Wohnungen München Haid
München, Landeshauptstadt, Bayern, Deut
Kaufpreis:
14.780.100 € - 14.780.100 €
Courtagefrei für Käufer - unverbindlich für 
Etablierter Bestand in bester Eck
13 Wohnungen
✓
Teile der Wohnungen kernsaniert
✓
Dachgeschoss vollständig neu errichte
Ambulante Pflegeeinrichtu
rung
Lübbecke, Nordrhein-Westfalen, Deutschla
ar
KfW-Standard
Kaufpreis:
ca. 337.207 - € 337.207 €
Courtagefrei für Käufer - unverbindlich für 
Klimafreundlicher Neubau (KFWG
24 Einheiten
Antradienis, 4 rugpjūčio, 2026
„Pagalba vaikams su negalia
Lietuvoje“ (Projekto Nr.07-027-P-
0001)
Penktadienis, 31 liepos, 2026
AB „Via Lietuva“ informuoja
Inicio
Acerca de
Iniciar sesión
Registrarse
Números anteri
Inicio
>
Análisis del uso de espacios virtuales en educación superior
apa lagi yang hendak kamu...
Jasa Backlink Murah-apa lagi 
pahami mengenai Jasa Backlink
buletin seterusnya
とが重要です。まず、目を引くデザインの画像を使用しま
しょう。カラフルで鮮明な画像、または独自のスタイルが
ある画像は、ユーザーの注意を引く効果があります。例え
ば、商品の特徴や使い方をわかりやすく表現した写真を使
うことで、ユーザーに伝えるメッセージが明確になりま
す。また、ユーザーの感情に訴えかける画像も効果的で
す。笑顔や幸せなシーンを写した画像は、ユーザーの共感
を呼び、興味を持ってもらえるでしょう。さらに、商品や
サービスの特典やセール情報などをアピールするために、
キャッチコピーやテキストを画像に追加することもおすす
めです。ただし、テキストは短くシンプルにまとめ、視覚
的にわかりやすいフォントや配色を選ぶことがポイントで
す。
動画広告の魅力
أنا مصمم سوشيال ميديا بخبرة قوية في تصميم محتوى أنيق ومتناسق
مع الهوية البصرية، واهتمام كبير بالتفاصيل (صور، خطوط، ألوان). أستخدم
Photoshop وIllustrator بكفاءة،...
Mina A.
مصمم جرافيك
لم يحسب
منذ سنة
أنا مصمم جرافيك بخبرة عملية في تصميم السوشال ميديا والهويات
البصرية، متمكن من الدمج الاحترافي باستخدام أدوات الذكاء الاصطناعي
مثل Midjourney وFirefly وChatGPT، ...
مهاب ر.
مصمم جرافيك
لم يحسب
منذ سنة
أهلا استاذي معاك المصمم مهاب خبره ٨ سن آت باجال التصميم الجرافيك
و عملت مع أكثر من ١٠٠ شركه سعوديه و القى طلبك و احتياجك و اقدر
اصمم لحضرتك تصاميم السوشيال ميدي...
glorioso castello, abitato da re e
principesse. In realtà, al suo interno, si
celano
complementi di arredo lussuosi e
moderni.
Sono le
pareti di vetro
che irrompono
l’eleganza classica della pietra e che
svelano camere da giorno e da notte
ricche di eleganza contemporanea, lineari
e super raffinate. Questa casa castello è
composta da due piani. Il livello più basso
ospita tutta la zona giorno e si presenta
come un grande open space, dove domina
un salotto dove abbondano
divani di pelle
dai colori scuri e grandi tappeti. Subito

...

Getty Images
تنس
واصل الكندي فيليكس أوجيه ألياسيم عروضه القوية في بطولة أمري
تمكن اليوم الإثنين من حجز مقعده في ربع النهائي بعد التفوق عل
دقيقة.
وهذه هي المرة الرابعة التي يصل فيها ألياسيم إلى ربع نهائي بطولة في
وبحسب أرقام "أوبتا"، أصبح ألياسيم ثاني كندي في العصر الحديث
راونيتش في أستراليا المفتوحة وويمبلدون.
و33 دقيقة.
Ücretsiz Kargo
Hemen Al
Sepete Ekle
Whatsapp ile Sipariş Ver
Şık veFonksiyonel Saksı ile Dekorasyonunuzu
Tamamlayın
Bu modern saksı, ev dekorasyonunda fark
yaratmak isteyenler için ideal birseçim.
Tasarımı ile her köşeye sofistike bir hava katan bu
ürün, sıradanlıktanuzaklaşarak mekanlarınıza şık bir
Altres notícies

▸ **TASK GOAL**: Working through the entries above, copy every line in which "München" is found.

▸ **EXERCISE OUTPUT**:
Wohnungen München Haid
München, Landeshauptstadt, Bayern, Deut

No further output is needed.